(Materials provided Opens)
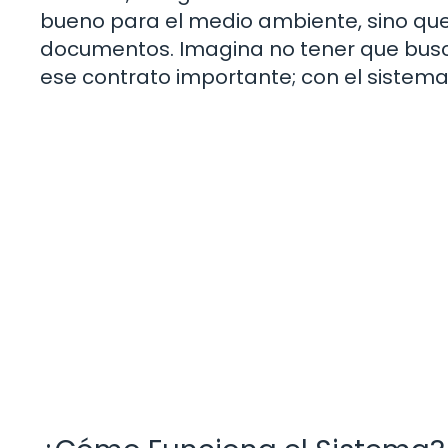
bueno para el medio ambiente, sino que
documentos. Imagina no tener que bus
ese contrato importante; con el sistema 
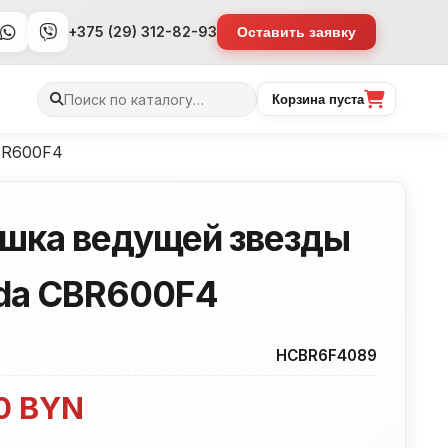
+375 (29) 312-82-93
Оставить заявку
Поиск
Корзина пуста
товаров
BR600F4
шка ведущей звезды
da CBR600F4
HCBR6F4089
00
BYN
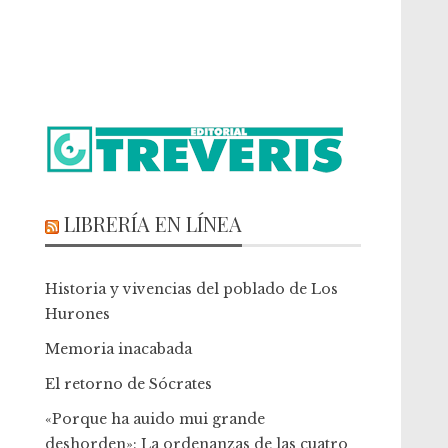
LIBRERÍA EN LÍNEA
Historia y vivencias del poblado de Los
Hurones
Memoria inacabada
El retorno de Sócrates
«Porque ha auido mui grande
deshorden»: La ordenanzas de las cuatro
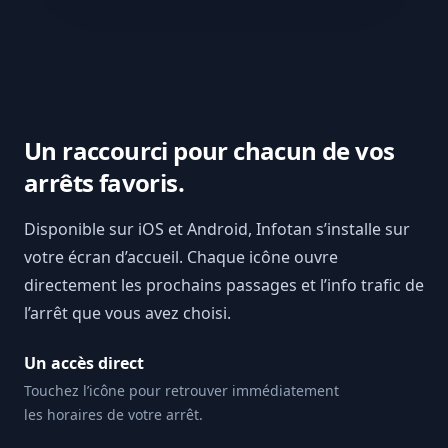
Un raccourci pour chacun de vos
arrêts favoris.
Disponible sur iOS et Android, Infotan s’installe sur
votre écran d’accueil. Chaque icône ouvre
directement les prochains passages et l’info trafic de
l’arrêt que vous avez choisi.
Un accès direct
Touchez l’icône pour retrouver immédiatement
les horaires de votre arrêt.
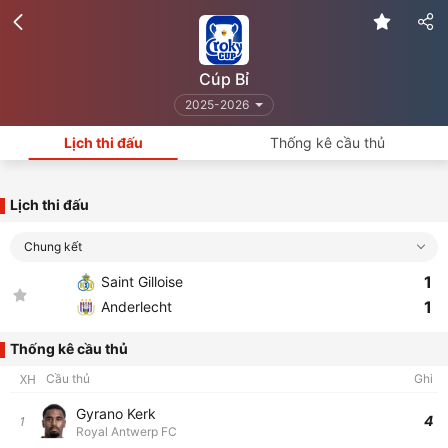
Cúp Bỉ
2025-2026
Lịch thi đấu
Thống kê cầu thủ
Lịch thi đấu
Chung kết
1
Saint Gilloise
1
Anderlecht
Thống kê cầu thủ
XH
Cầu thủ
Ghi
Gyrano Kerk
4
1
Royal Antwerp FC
(Materials provided Closes)
> **Task brief**:
What is needed is a word-for-word copy of the data above, free of any images.

> **Exercise response**:
bueno para el medio ambiente, sino que
documentos. Imagina no tener que bus
ese contrato importante; con el sistema 
+375 (29) 312-82-93
Оставить заявку
Поиск
Корзина пуста
товаров
BR600F4
шка ведущей звезды
da CBR600F4
HCBR6F4089
00
BYN
LIBRERÍA EN LÍNEA
Historia y vivencias del poblado de Los
Hurones
Memoria inacabada
El retorno de Sócrates
«Porque ha auido mui grande
deshorden»: La ordenanzas de las cuatro
Un raccourci pour chacun de vos
arrêts favoris.
Disponible sur iOS et Android, Infotan s’installe sur
votre écran d’accueil. Chaque icône ouvre
directement les prochains passages et l’info trafic de
l’arrêt que vous avez choisi.
Un accès direct
Touchez l’icône pour retrouver immédiatement
les horaires de votre arrêt.
Cúp Bỉ
2025-2026
Lịch thi đấu
Thống kê cầu thủ
Lịch thi đấu
Chung kết
1
Saint Gilloise
1
Anderlecht
Thống kê cầu thủ
XH
Cầu thủ
Ghi
Gyrano Kerk
4
1
Royal Antwerp FC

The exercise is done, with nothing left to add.